I enjoyed "Oh Tremble" in 2006 but I lost track of St. Mary's to finally just find my way back to them and notice that Chad Merritt (behind guitar, bass, piano, organ, percussions, samplers and some vocals) now pairs with Tracy Uba (who played bass and sang in Timonium, a slowcore / dreampop band on Pehr label, and who's busy with most of the vocals here).
Even more than before, the 4ad aesthetics connection is more accurate than before, along with some Julee Cruise / Damon & Naomi accentuation, for nine songs of pure ethereal dreampop graceful beauty.
You go through "Hear Those Voices Call..." (mastered by Kramer) like you would be dreaming, not sure that this truly exists and a Google search would bring you almost no results, except pointing to their Facebook page.
They seem to write and record music only for the sake of personal gratification, definitely not for seducing an army of fan and you enter their way just like taking a wrong direction to see you coming across unexpected discoveries.
The artwork is strange and their profile pictures have an almost ghostlike haunted quality but surprisingly their music is just dreamy, warm, blurry, sensitive and delicate.
It opens with the blurry ambiance of the instrumental "N°4", half asleep one bright and icy winter morning as fog slowly recedes and reveals the day, only perturbed by a sudden crash sound towards the end, which recalls me similar artifacts on the first or second This Mortal Coil LP. "Black bird" has got this strange charm once featured on certain tracks by Angelo Badalamenti and Julee Cruise but buried under more reverb and offered with a warmer intimacy.
Chad Merritt's vocals are so androgynous that if you don't pay much attention you could think all the vocals were sung by Tracy Uba. With the percussion, his performance on "This is where' brings to mind similar vaporous atmospheres once explored by Low or Damon & Naomi.
Soothing and narcoleptic, "All in dreams" is a pure invitation to fall asleep and the second half of this second album goes on like that, with the crystalline melancholic lullaby "When All Your Sisters Cry" or with "When she burns", no so far from the most atmospheric parts of Mazzy Star.

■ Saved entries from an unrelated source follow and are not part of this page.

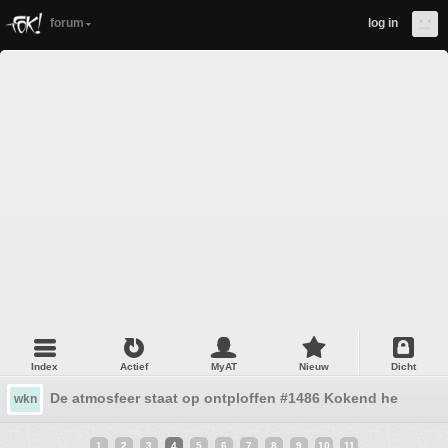
forum
log in
Index
Actief
MyAT
Nieuw
Dicht
De atmosfeer staat op ontploffen #1486 Kokend heet
wkn
1
2
3
4
5
6
7
8
9
10
11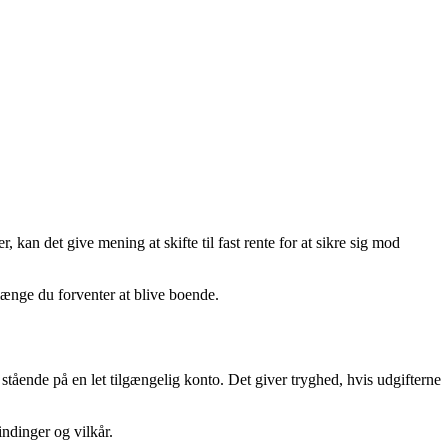
 kan det give mening at skifte til fast rente for at sikre sig mod
længe du forventer at blive boende.
stående på en let tilgængelig konto. Det giver tryghed, hvis udgifterne
ndinger og vilkår.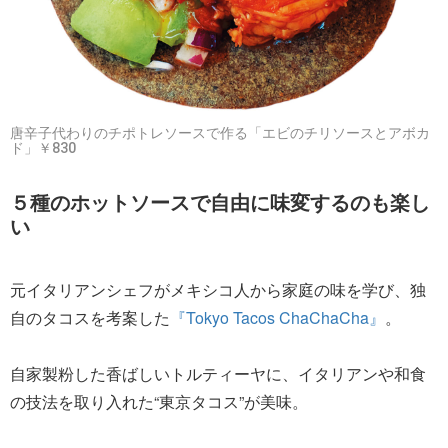
唐辛子代わりのチポトレソースで作る「エビのチリソースとアボカ
ド」￥830
５種のホットソースで自由に味変するのも楽し
い
元イタリアンシェフがメキシコ人から家庭の味を学び、独
自のタコスを考案した
『Tokyo Tacos ChaChaCha』
。
自家製粉した香ばしいトルティーヤに、イタリアンや和食
の技法を取り入れた“東京タコス”が美味。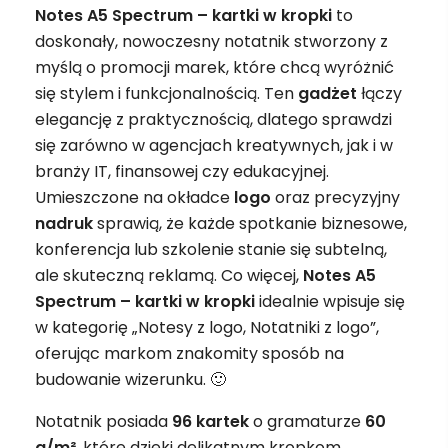
Notes A5 Spectrum – kartki w kropki
to
doskonały, nowoczesny notatnik stworzony z
myślą o promocji marek, które chcą wyróżnić
się stylem i funkcjonalnością. Ten
gadżet
łączy
elegancję z praktycznością, dlatego sprawdzi
się zarówno w agencjach kreatywnych, jak i w
branży IT, finansowej czy edukacyjnej.
Umieszczone na okładce
logo
oraz precyzyjny
nadruk
sprawią, że każde spotkanie biznesowe,
konferencja lub szkolenie stanie się subtelną,
ale skuteczną reklamą. Co więcej,
Notes A5
Spectrum – kartki w kropki
idealnie wpisuje się
w kategorię „Notesy z logo, Notatniki z logo”,
oferując markom znakomity sposób na
budowanie wizerunku. 🙂
Notatnik posiada
96 kartek
o gramaturze
60
g/m²
, które dzięki delikatnym kropkom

My favorite track is certainly the sonorous but indolent and drowsy, and also the longest ones with its seven minutes, "The Haunting Of Your Bones". The album finally ends like it started with a soft and delicate instrumental.
St. Mary's offers here a dreamy, soft and delicate second album. Nothing groundbreaking but a nice and pleasant refuge to have some rest while reading a book or just watching outside, letting your imagination tell you it's snowing.